---------- EXTRACTED INFORMATION ----------
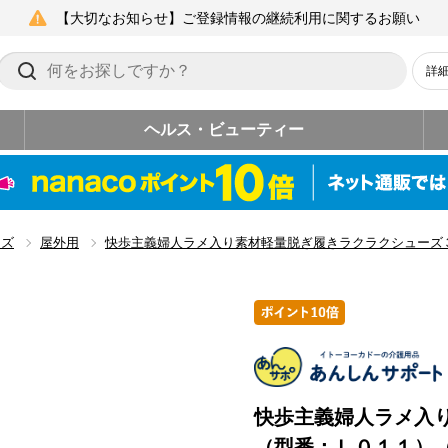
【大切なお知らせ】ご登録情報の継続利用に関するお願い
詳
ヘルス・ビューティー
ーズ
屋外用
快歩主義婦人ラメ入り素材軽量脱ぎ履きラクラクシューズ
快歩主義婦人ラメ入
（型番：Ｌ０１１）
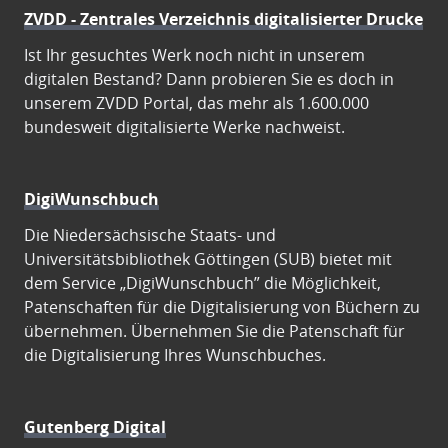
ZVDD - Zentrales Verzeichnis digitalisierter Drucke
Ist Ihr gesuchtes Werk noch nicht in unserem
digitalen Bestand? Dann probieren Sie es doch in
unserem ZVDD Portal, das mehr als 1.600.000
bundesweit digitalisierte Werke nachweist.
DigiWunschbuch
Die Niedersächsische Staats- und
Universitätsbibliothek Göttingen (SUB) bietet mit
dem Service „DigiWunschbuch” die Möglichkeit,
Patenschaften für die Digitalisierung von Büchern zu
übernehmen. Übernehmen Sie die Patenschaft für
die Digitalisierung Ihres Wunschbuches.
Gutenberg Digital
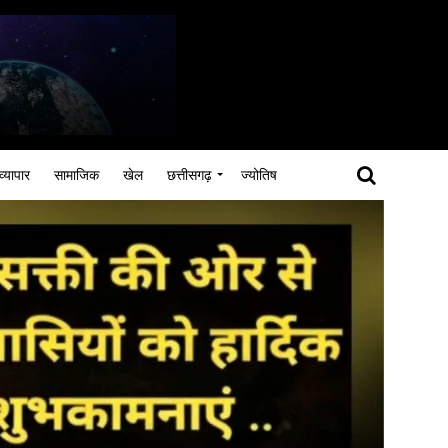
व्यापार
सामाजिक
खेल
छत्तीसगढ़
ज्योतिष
----------
---------- EXTRACTED INFORMATION ----------
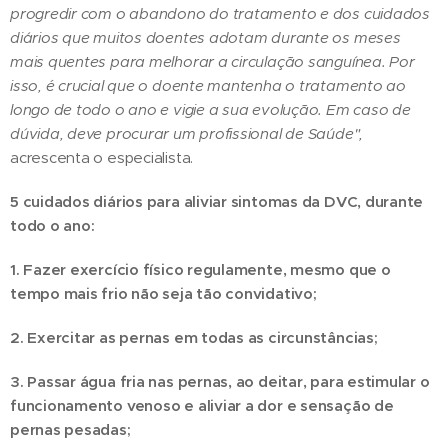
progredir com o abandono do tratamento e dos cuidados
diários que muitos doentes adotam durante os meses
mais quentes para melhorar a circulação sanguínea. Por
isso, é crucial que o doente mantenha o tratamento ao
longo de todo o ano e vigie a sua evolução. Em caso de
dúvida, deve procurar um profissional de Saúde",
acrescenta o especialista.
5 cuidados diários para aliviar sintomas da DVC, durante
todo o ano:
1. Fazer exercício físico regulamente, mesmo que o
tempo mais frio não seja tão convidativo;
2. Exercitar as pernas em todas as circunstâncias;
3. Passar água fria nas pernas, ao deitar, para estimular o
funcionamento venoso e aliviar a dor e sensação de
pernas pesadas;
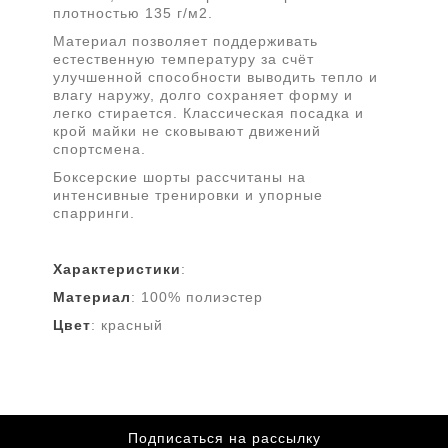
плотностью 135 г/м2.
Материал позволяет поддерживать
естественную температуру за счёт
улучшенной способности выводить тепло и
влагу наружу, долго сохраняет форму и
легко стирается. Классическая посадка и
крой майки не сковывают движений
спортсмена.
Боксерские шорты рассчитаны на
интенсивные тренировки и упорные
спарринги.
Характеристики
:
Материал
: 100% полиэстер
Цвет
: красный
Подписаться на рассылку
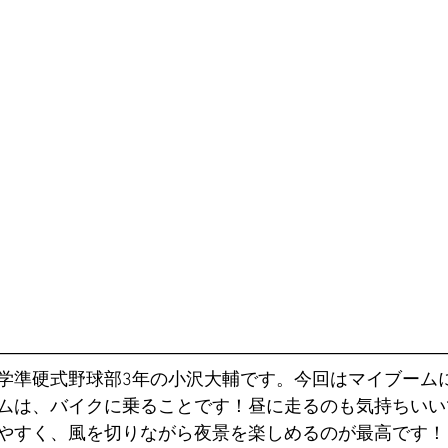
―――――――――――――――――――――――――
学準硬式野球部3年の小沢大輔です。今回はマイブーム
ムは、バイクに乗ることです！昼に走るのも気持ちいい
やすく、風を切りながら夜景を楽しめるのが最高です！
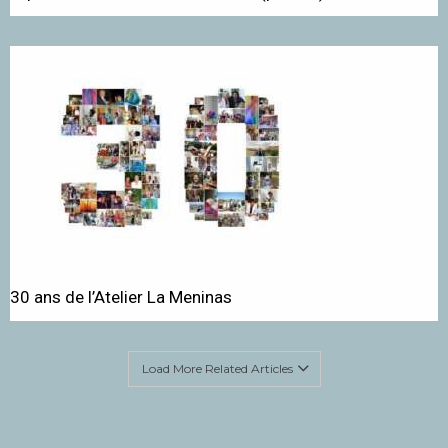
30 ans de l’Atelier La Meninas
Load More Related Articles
----------
---------- EXTRACTED INFORMATION ----------
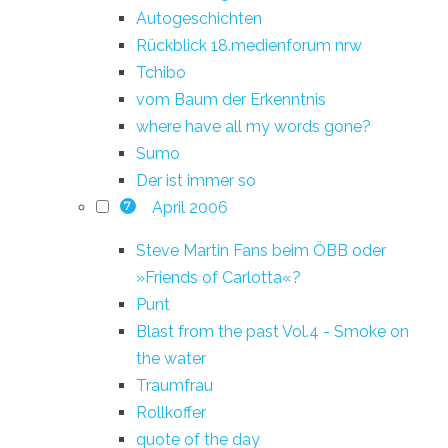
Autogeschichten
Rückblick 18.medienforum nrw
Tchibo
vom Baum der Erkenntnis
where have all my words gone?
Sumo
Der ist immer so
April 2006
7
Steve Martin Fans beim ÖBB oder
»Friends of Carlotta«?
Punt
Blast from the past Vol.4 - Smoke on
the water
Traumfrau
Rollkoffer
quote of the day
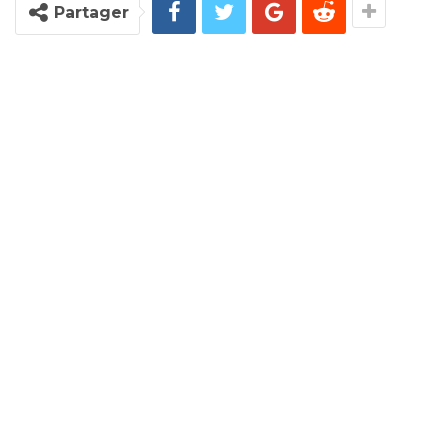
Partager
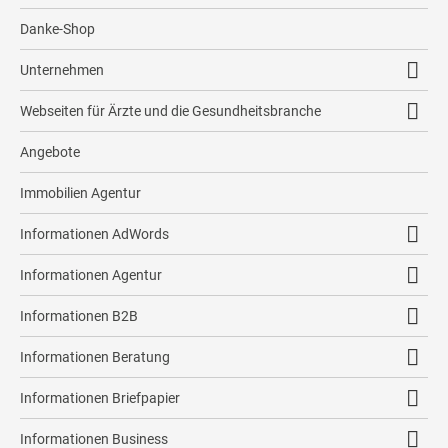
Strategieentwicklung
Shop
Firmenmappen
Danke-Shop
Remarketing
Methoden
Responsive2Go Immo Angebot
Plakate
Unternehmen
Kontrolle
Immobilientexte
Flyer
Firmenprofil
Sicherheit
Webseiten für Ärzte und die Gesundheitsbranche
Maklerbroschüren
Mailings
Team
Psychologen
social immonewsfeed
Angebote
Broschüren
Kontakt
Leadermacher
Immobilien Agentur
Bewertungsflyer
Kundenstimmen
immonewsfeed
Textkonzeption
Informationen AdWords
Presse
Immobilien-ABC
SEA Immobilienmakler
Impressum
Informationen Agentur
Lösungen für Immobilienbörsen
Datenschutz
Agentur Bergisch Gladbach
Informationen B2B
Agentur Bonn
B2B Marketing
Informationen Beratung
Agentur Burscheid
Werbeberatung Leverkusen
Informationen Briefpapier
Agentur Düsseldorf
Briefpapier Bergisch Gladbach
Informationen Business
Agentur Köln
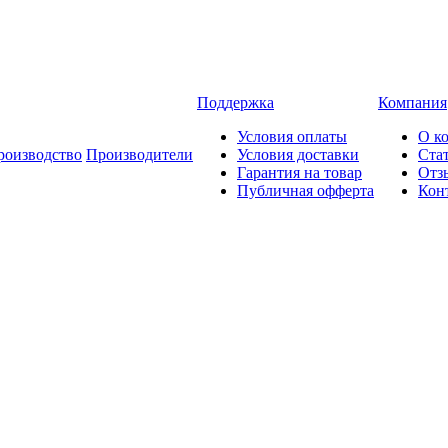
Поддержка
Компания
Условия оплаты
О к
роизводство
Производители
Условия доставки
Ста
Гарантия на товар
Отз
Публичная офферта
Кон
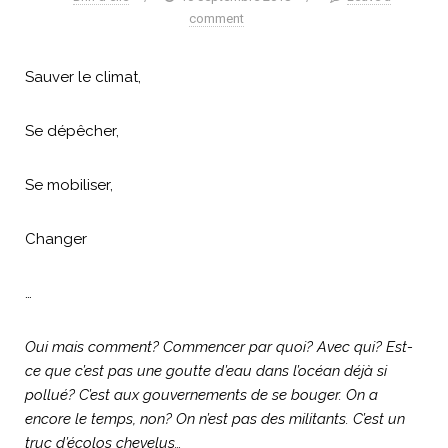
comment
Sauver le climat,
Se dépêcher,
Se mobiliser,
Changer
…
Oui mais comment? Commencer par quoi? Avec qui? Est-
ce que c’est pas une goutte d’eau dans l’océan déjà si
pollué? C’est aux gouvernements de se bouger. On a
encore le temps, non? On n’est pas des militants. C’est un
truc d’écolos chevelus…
----------
**TRY IT:**
Among the entries above, take the lines from the one with "Публичная офферта" through the one with "truc d’écolos chevelus…" and retype them exactly, leaving out the pictures.

**TASK RESPONSE:**
Публичная офферта
Кон
comment
Sauver le climat,
Se dépêcher,
Se mobiliser,
Changer
…
Oui mais comment? Commencer par quoi? Avec qui? Est-
ce que c’est pas une goutte d’eau dans l’océan déjà si
pollué? C’est aux gouvernements de se bouger. On a
encore le temps, non? On n’est pas des militants. C’est un
truc d’écolos chevelus…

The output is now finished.